THE DATA SCIENCE PROCESS EVERY DATA SCIENTIST MUST KNOW

Why is it called Data Science?

So, what exactly does it mean to do data science?

Professionals who do data science are driven by a desire to ask questions. Questions like, how many customers prefer website A to website B? Are wildfires in California getting bigger? Is Fenty Makeup more inclusive than other foundations?

To answer these questions, data scientists use a process of experimentation and exploration to find answers. Sound familiar? Like other scientific fields, data science follows the scientific method. But the data science process also includes steps particular to working with large, digital datasets.

The process generally goes as follows:

Ask a question
Determine the necessary data
Get the data
Clean and organize the data
Explore the data
Model the data
Communicate your findings

In this lesson, we’re going to dig into the data science process. While we present these steps as a linear process, it’s important to keep in mind that you’ll often repeat steps or do things out of order. Consider this to be a set of guidelines to get you started.

Come Up with a Question

Data science is all about asking questions and using data to get answers.

Coming up with a question is arguably the most important step since the question will guide the rest of our process – from deciding which datasets to use to constructing visualizations.

While coming up with a question may seem relatively simple (after all, humans are naturally curious creatures), coming up with a good question requires practice.

VARIABLE RELATIONSHIPS

In data science, we want to know the effect that different things have on each other. One way of framing a question is to think of the relationship between the different variables, like how does x impact y? Does eating dinner late impact your ability to fall asleep early? Do the most popular songs in the US affect what is the most popular song worldwide?

SCOPE

Another thing to keep in mind while forming a question is scope. A question should be specific enough that we know it is answerable, but it shouldn’t be too specific to the point where no relevant data exist, and we are unable to draw any real conclusions.

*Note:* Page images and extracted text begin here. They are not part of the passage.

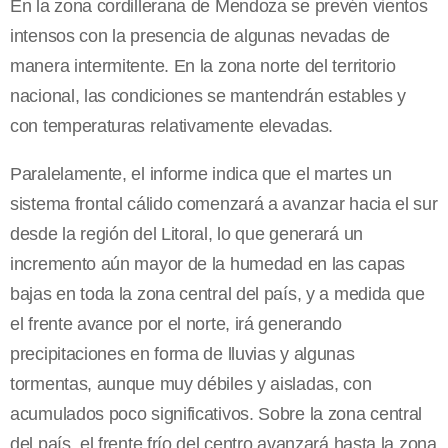
En la zona cordillerana de Mendoza se prevén vientos
intensos con la presencia de algunas nevadas de
manera intermitente. En la zona norte del territorio
nacional, las condiciones se mantendrán estables y
con temperaturas relativamente elevadas.
Paralelamente, el informe indica que el martes un
sistema frontal cálido comenzará a avanzar hacia el sur
desde la región del Litoral, lo que generará un
incremento aún mayor de la humedad en las capas
bajas en toda la zona central del país, y a medida que
el frente avance por el norte, irá generando
precipitaciones en forma de lluvias y algunas
tormentas, aunque muy débiles y aisladas, con
acumulados poco significativos. Sobre la zona central
del país, el frente frío del centro avanzará hasta la zona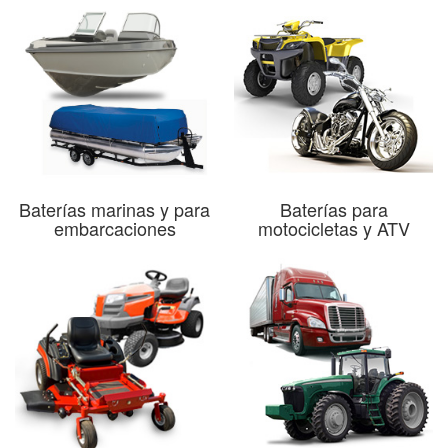
Baterías marinas y para
Baterías para
embarcaciones
motocicletas y ATV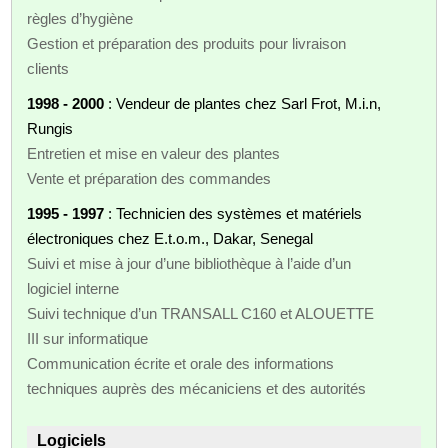
règles d’hygiène
Gestion et préparation des produits pour livraison
clients
1998 - 2000
: Vendeur de plantes chez Sarl Frot, M.i.n,
Rungis
Entretien et mise en valeur des plantes
Vente et préparation des commandes
1995 - 1997
: Technicien des systèmes et matériels
électroniques chez E.t.o.m., Dakar, Senegal
Suivi et mise à jour d’une bibliothèque à l’aide d’un
logiciel interne
Suivi technique d’un TRANSALL C160 et ALOUETTE
III sur informatique
Communication écrite et orale des informations
techniques auprès des mécaniciens et des autorités
Logiciels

For example, asking “do people learn on Udemy?” is too abstract and doesn’t tell us what data to collect. On the other hand, asking the highly specific question, “how many people with blonde hair and the astrological sign Aquarius complete half a lesson in November?” while answerable, will probably not tell us anything meaningful. The question “how many lessons do learners complete within the first week of sign-up?” is both answerable, and can provide us with insights.

CONTEXT

Another thing to keep in mind is that a good question requires context. Part of doing data science is having professional expertise – or a significant amount of background knowledge in the area that you want to explore.

Gaining context requires doing research, such as looking at any relevant data that you already have. If you’re working with a large database, like RedShift, you can run SQL queries to find your data. Professionals often use third-party software such as Azure and Tableau to run their queries.

Determine the Necessary Data

After you have a question, you have to make an educated guess about what you think the answer might be. This educated guess is known as a hypothesis and helps to determine the data you need to collect.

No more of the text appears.